Task prompt » Write out the records below exactly as they appear, skipping each picture.

Exercise materials: Begin

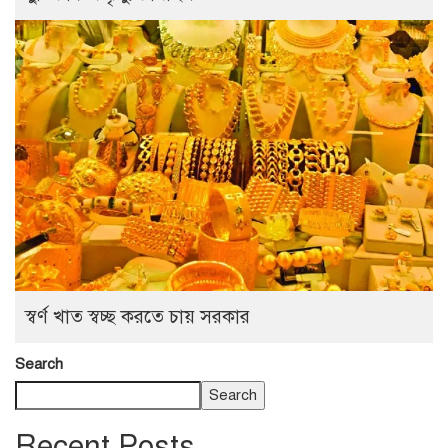
স্বর্ণ খাত স্বচ্ছ করতে চায় সরকার
Search
Search
Recent Posts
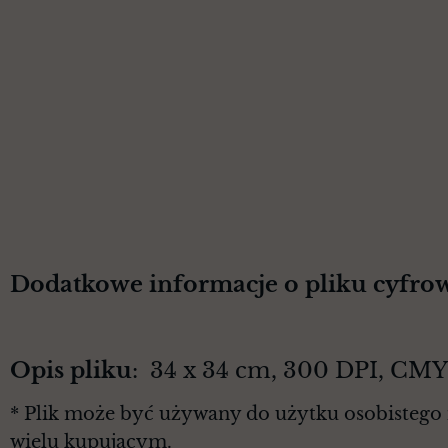
Dodatkowe informacje o pliku cyfro
Opis pliku
: 34 x 34 cm, 300 DPI, CM
* Plik może być używany do użytku osobistego 
wielu kupującym.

Exercise materials: End

Exercise solution »
স্বর্ণ খাত স্বচ্ছ করতে চায় সরকার
Search
Search
Recent Posts
Dodatkowe informacje o pliku cyfro
Opis pliku
: 34 x 34 cm, 300 DPI, CM
* Plik może być używany do użytku osobistego 
wielu kupującym.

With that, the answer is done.